Exercise details → Find the word "point" in the records below. List each line containing it.

Provided records →
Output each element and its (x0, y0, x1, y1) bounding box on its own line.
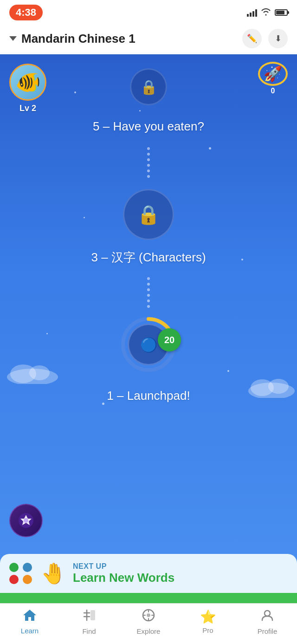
dot (147, 158, 150, 161)
connector1 (147, 143, 150, 182)
lesson5-section: 🔒 (130, 68, 167, 105)
next-up-content: 🤚 NEXT UP Learn New Words (41, 561, 288, 585)
dot (147, 175, 150, 178)
dot (147, 305, 150, 308)
next-up-label: NEXT UP (73, 562, 174, 571)
dot (147, 294, 150, 297)
dot (147, 147, 150, 150)
lesson5-label-container: 5 – Have you eaten? (0, 119, 297, 134)
edit-button[interactable] (242, 29, 262, 48)
home-icon (22, 609, 37, 625)
page-title: Mandarin Chinese 1 (21, 32, 136, 46)
header-title-row[interactable]: Mandarin Chinese 1 (9, 32, 136, 46)
dot-red (9, 575, 19, 584)
nav-item-learn[interactable]: Learn (11, 609, 48, 635)
find-icon (82, 608, 96, 625)
header: Mandarin Chinese 1 (0, 25, 297, 54)
svg-rect-13 (147, 614, 150, 617)
battery-icon (275, 9, 288, 16)
avatar: 🐠 (9, 64, 46, 101)
lesson3-label-container: 3 – 汉字 (Characters) (0, 249, 297, 266)
lesson1-progress-node: 🔵 20 (118, 314, 179, 375)
dot (147, 169, 150, 172)
nav-item-profile[interactable]: Profile (249, 608, 286, 635)
rocket-count: 0 (271, 87, 275, 95)
nav-label-find: Find (82, 627, 96, 635)
lesson5-lock-node[interactable]: 🔒 (130, 68, 167, 105)
lesson5-label: 5 – Have you eaten? (93, 119, 204, 133)
pro-icon: ⭐ (200, 609, 216, 624)
nav-item-pro[interactable]: ⭐ Pro (189, 609, 226, 634)
rocket-emoji: 🚀 (264, 65, 282, 83)
status-time: 4:38 (9, 5, 43, 20)
nav-label-learn: Learn (21, 627, 39, 635)
next-up-dots (9, 563, 33, 584)
lesson1-node-container[interactable]: 🔵 20 (118, 314, 179, 375)
dot-orange (23, 575, 32, 584)
dot-blue (23, 563, 32, 572)
dot (147, 153, 150, 156)
nav-label-profile: Profile (258, 627, 278, 635)
lesson3-lock-circle: 🔒 (123, 189, 174, 240)
connector2 (147, 273, 150, 312)
svg-point-14 (265, 611, 270, 616)
next-up-text: NEXT UP Learn New Words (73, 562, 174, 585)
dot (147, 277, 150, 280)
dot (147, 288, 150, 291)
lesson3-node[interactable]: 🔒 (123, 189, 174, 240)
rocket-icon: 🚀 (258, 62, 288, 86)
bottom-nav: Learn Find Explore ⭐ Pro (0, 603, 297, 644)
lesson1-label-container: 1 – Launchpad! (0, 389, 297, 403)
avatar-container[interactable]: 🐠 Lv 2 (9, 64, 46, 113)
profile-icon (260, 608, 274, 625)
signal-icon (247, 8, 257, 17)
svg-point-9 (24, 518, 28, 523)
download-button[interactable] (268, 29, 288, 48)
cloud-left (5, 361, 60, 384)
chevron-down-icon[interactable] (9, 36, 17, 41)
nav-item-explore[interactable]: Explore (130, 608, 167, 635)
green-divider (0, 593, 297, 603)
dot (147, 164, 150, 167)
status-bar: 4:38 (0, 0, 297, 25)
header-actions (242, 29, 288, 48)
status-icons (247, 7, 288, 18)
lesson1-label: 1 – Launchpad! (107, 389, 190, 403)
next-up-title: Learn New Words (73, 571, 174, 585)
nav-item-find[interactable]: Find (71, 608, 108, 635)
svg-rect-10 (90, 610, 95, 620)
svg-point-4 (29, 365, 50, 380)
plugin-icon[interactable] (9, 504, 43, 537)
avatar-emoji: 🐠 (15, 70, 41, 94)
wifi-icon (261, 7, 271, 18)
download-icon (275, 33, 282, 44)
hand-icon: 🤚 (41, 561, 66, 585)
nav-label-explore: Explore (137, 627, 161, 635)
main-content: 🐠 Lv 2 🚀 0 🔒 5 – Have you eaten? (0, 54, 297, 593)
level-badge: Lv 2 (19, 104, 36, 113)
lesson3-label: 3 – 汉字 (Characters) (91, 250, 206, 264)
explore-icon (142, 608, 155, 625)
dot (147, 299, 150, 302)
nav-label-pro: Pro (202, 626, 213, 634)
dot (147, 283, 150, 286)
next-up-banner[interactable]: 🤚 NEXT UP Learn New Words (0, 554, 297, 593)
rocket-container[interactable]: 🚀 0 (256, 62, 290, 95)
lesson1-badge: 20 (158, 328, 181, 351)
dot-green (9, 563, 19, 572)
pencil-icon (247, 33, 257, 44)
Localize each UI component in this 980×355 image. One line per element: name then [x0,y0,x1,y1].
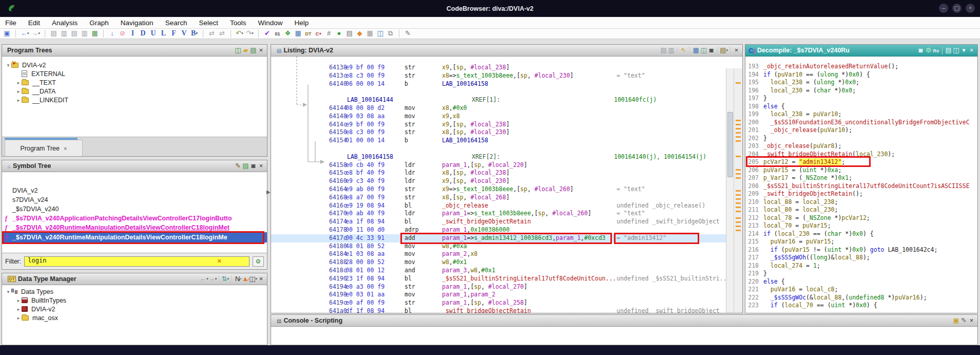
listing-row[interactable]: 6414006 00 00 14bLAB_100164158 [271,80,734,88]
search-result-marker[interactable] [736,120,741,121]
decompile-line[interactable]: 217 _$sSSSgWOh((long)&local_88); [745,254,977,262]
fields-icon[interactable]: ▦ [692,46,700,55]
search-result-marker[interactable] [736,207,741,208]
decompile-line[interactable]: 198else { [745,103,977,111]
listing-row[interactable]: 64158e0 cb 40 f9ldrparam_1,[sp, #local_2… [271,161,734,170]
letter-i-icon[interactable]: I [129,29,137,38]
listing-row[interactable]: 64198e0 03 01 aamovparam_1,param_2 [271,291,734,299]
diamond-icon[interactable]: ◆ [356,29,363,38]
program-tree-item-dvia-v2[interactable]: ▾DVIA-v2 [2,61,267,69]
split-window-icon[interactable]: ◫ [376,29,384,38]
console-content[interactable] [271,327,977,345]
grid-icon[interactable]: ▦ [366,29,374,38]
panel-icon[interactable]: ◫▾ [249,275,257,284]
decompile-line[interactable]: 199 local_238 = puVar10; [745,110,977,119]
decompile-line[interactable]: 201 _objc_release(puVar10); [745,126,977,135]
decompile-line[interactable]: 221 puVar16 = local_c8; [745,286,977,294]
paste-special-icon[interactable]: ▥ [60,29,68,38]
chevron-icon[interactable]: ▸ [15,98,22,103]
forward-icon[interactable]: →▾ [32,29,41,38]
search-result-marker[interactable] [736,132,741,134]
search-result-marker[interactable] [736,173,741,175]
clear-icon[interactable]: ⊘ [119,29,126,38]
decompile-line[interactable]: 195 local_238 = (ulong *)0x0; [745,79,977,87]
program-tree-item-__linkedit[interactable]: ▸__LINKEDIT [2,96,267,104]
search-result-marker[interactable] [736,136,741,138]
decompile-header[interactable]: Cf Decompile: _$s7DVIA_v240Ru ◙⚙Ro▤◫▾× [745,45,977,57]
decompile-line[interactable]: 194if (puVar10 == (ulong *)0x0) { [745,71,977,79]
menu-help[interactable]: Help [294,19,309,27]
decompile-line[interactable]: 203_objc_release(puVar8); [745,142,977,151]
decompile-line[interactable]: 197} [745,95,977,103]
search-result-marker[interactable] [736,124,741,125]
back-icon[interactable]: ←▾ [21,29,29,38]
snapshot-icon[interactable]: ◙ [707,46,715,55]
listing-row[interactable]: LAB_100164144XREF[1]:1001640fc(j) [271,96,734,104]
menu-analysis[interactable]: Analysis [52,19,78,27]
decompile-line[interactable]: 216 if (puVar15 != (uint *)0x0) goto LAB… [745,246,977,254]
lock-icon[interactable]: ▣ [952,316,960,325]
listing-scrollbar[interactable] [726,68,734,313]
close-icon[interactable]: × [257,162,265,171]
menu-search[interactable]: Search [165,19,187,27]
chevron-icon[interactable]: ▸ [15,307,22,312]
listing-row[interactable]: 64138e9 bf 00 f9strx9,[sp, #local_238] [271,64,734,72]
decompile-line[interactable]: 206puVar15 = (uint *)0xa; [745,166,977,175]
link-icon[interactable]: ⧉ [387,29,394,38]
splitter-collapse-icon[interactable]: ▶ [266,189,271,195]
decompile-line[interactable]: 219} [745,270,977,278]
letter-v-icon[interactable]: V [180,29,188,38]
decompile-line[interactable]: 214if (local_230 == (char *)0x0) { [745,230,977,238]
letter-f-icon[interactable]: F [170,29,178,38]
search-result-marker[interactable] [736,128,741,129]
close-icon[interactable]: × [968,46,975,55]
search-result-marker[interactable] [736,226,741,227]
decompile-line[interactable]: 213local_70 = puVar15; [745,222,977,230]
edit-icon[interactable]: ✎ [960,316,968,325]
menu-navigation[interactable]: Navigation [121,19,153,27]
new-tree-icon[interactable]: ◫ [234,46,242,55]
search-result-marker[interactable] [736,177,741,179]
search-result-marker[interactable] [736,169,741,171]
gear-icon[interactable]: ⚙ [925,46,932,55]
ro-badge[interactable]: Ro [932,46,940,55]
page-icon[interactable]: ▤ [945,46,952,55]
close-icon[interactable]: × [257,46,265,55]
copy-special-icon[interactable]: ▤ [50,29,57,38]
symbol-tree-item[interactable]: f_$s7DVIA_v240ApplicationPatchingDetails… [2,214,267,223]
listing-row[interactable]: LAB_100164158XREF[2]:100164140(j), 10016… [271,153,734,161]
minimize-button[interactable]: – [939,4,948,13]
listing-row[interactable]: 6413ce8 c3 00 f9strx8=>s_text_1003b8eee,… [271,72,734,80]
listing-row[interactable]: 64184e1 03 08 aamovparam_2,x8 [271,250,734,258]
listing-content[interactable]: 64138e9 bf 00 f9strx9,[sp, #local_238]64… [271,57,742,313]
program-tree-item-__data[interactable]: ▸__DATA [2,87,267,96]
cplus-icon[interactable]: C+ [315,29,322,38]
search-result-marker[interactable] [736,190,741,192]
memory-icon[interactable]: ✎ [404,29,412,38]
chevron-icon[interactable]: ▸ [15,298,22,303]
chevron-icon[interactable]: ▸ [15,315,22,321]
decompile-line[interactable]: 220else { [745,278,977,286]
listing-scrollbar-thumb[interactable] [727,112,733,177]
close-icon[interactable]: × [257,275,265,284]
swap2-icon[interactable]: ⇄ [218,29,226,38]
script-icon[interactable]: ❖ [284,29,292,38]
letter-l-icon[interactable]: L [160,29,167,38]
symbol-tree-header[interactable]: ⌂ Symbol Tree ✎▤◙× [2,160,267,172]
decompile-content[interactable]: 193_objc_retainAutoreleasedReturnValue()… [745,57,977,313]
camera-icon[interactable]: ◙ [917,46,925,55]
back-icon[interactable]: ←▾ [200,275,208,284]
program-tree-item-__text[interactable]: ▸__TEXT [2,78,267,87]
forward-icon[interactable]: →▾ [208,275,217,284]
search-result-marker[interactable] [736,221,741,223]
structure-icon[interactable]: # [325,29,333,38]
menu-graph[interactable]: Graph [89,19,109,27]
table-icon[interactable]: ▦ [294,29,302,38]
decompile-line[interactable]: 200 _$sSS10FoundationE36_unconditionally… [745,119,977,127]
listing-row[interactable]: 6418828 00 80 52movw8,#0x1 [271,258,734,267]
search-result-marker[interactable] [736,230,741,231]
listing-row[interactable]: 6415401 00 00 14bLAB_100164158 [271,137,734,145]
binary-icon[interactable]: 01 [274,29,281,38]
tab-close-icon[interactable]: × [64,145,67,152]
data-type-manager-header[interactable]: DT Data Type Manager ←▾→▾⇅▾N̷▲̷◫▾× [2,273,267,285]
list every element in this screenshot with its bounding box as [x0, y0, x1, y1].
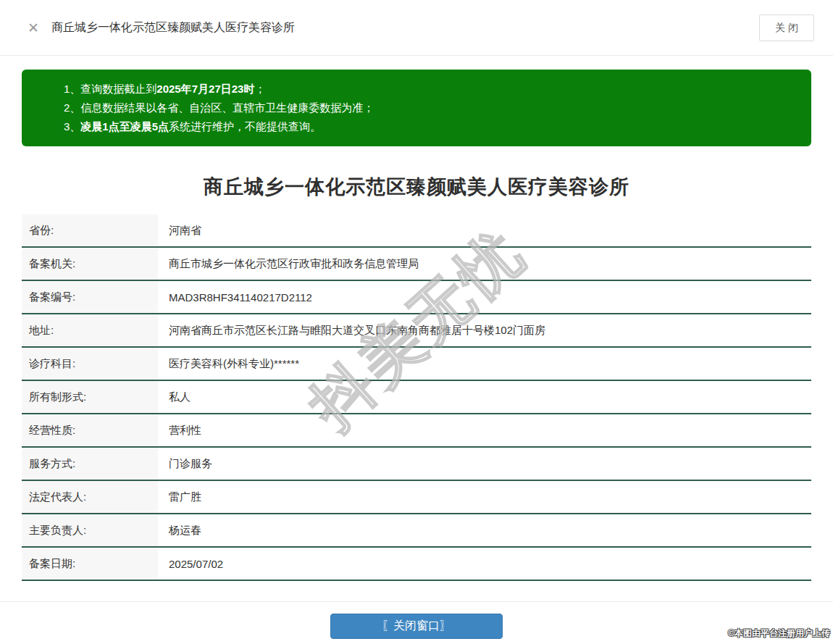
- notice-line-1: 1、查询数据截止到2025年7月27日23时；: [64, 80, 797, 99]
- row-label: 法定代表人:: [22, 481, 158, 513]
- table-row-filing-number: 备案编号: MAD3R8HF341140217D2112: [22, 281, 811, 314]
- row-label: 备案编号:: [22, 281, 158, 313]
- row-value: 门诊服务: [158, 448, 212, 480]
- table-row-address: 地址: 河南省商丘市示范区长江路与睢阳大道交叉口东南角商都雅居十号楼102门面房: [22, 314, 811, 348]
- row-value: 雷广胜: [158, 481, 201, 513]
- table-row-ownership-form: 所有制形式: 私人: [22, 381, 811, 414]
- row-value: 医疗美容科(外科专业)******: [158, 348, 299, 380]
- row-value: 河南省商丘市示范区长江路与睢阳大道交叉口东南角商都雅居十号楼102门面房: [158, 314, 545, 346]
- table-row-legal-representative: 法定代表人: 雷广胜: [22, 481, 811, 514]
- row-value: 商丘市城乡一体化示范区行政审批和政务信息管理局: [158, 248, 419, 280]
- row-value: 营利性: [158, 414, 201, 446]
- notice-line-3: 3、凌晨1点至凌晨5点系统进行维护，不能提供查询。: [64, 117, 797, 136]
- notice-line-2-num: 2、: [64, 101, 80, 114]
- row-value: 杨运春: [158, 514, 201, 546]
- row-label: 诊疗科目:: [22, 348, 158, 380]
- table-row-service-mode: 服务方式: 门诊服务: [22, 448, 811, 481]
- upload-credit-text: ©本图由平台注册用户上传: [728, 627, 830, 640]
- notice-banner: 1、查询数据截止到2025年7月27日23时； 2、信息数据结果以各省、自治区、…: [22, 70, 811, 146]
- row-value: MAD3R8HF341140217D2112: [158, 281, 312, 313]
- table-row-principal: 主要负责人: 杨运春: [22, 514, 811, 548]
- notice-line-2: 2、信息数据结果以各省、自治区、直辖市卫生健康委数据为准；: [64, 99, 797, 117]
- table-row-medical-subjects: 诊疗科目: 医疗美容科(外科专业)******: [22, 348, 811, 381]
- close-x-icon[interactable]: ✕: [28, 21, 39, 35]
- row-value: 河南省: [158, 214, 201, 246]
- section-divider: [0, 601, 833, 602]
- table-row-filing-date: 备案日期: 2025/07/02: [22, 548, 811, 581]
- close-window-button[interactable]: 〖关闭窗口〗: [330, 614, 503, 639]
- row-label: 服务方式:: [22, 448, 158, 480]
- notice-line-2-text: 信息数据结果以各省、自治区、直辖市卫生健康委数据为准；: [80, 101, 374, 114]
- notice-line-1-bold: 2025年7月27日23时: [156, 83, 254, 95]
- table-row-business-nature: 经营性质: 营利性: [22, 414, 811, 448]
- row-label: 经营性质:: [22, 414, 158, 446]
- notice-line-1-text: 查询数据截止到: [80, 83, 156, 95]
- notice-line-3-num: 3、: [64, 120, 80, 133]
- notice-line-1-post: ；: [254, 83, 265, 95]
- row-value: 私人: [158, 381, 191, 413]
- row-label: 所有制形式:: [22, 381, 158, 413]
- table-row-filing-authority: 备案机关: 商丘市城乡一体化示范区行政审批和政务信息管理局: [22, 248, 811, 281]
- close-button[interactable]: 关 闭: [759, 14, 814, 41]
- row-label: 主要负责人:: [22, 514, 158, 546]
- window-title: 商丘城乡一体化示范区臻颜赋美人医疗美容诊所: [51, 20, 295, 35]
- row-label: 地址:: [22, 314, 158, 346]
- window-titlebar: ✕ 商丘城乡一体化示范区臻颜赋美人医疗美容诊所 关 闭: [0, 0, 833, 56]
- notice-line-1-num: 1、: [64, 83, 80, 95]
- row-value: 2025/07/02: [158, 548, 223, 580]
- notice-line-3-post: 系统进行维护，不能提供查询。: [169, 120, 321, 133]
- page-title: 商丘城乡一体化示范区臻颜赋美人医疗美容诊所: [0, 174, 833, 200]
- row-label: 备案机关:: [22, 248, 158, 280]
- row-label: 省份:: [22, 214, 158, 246]
- record-detail-table: 省份: 河南省 备案机关: 商丘市城乡一体化示范区行政审批和政务信息管理局 备案…: [22, 214, 811, 581]
- table-row-province: 省份: 河南省: [22, 214, 811, 248]
- notice-line-3-bold: 凌晨1点至凌晨5点: [80, 120, 169, 133]
- row-label: 备案日期:: [22, 548, 158, 580]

Result for this exercise →
svg-point-14 (265, 611, 270, 616)
svg-point-9 (24, 518, 28, 523)
svg-point-4 (29, 365, 50, 380)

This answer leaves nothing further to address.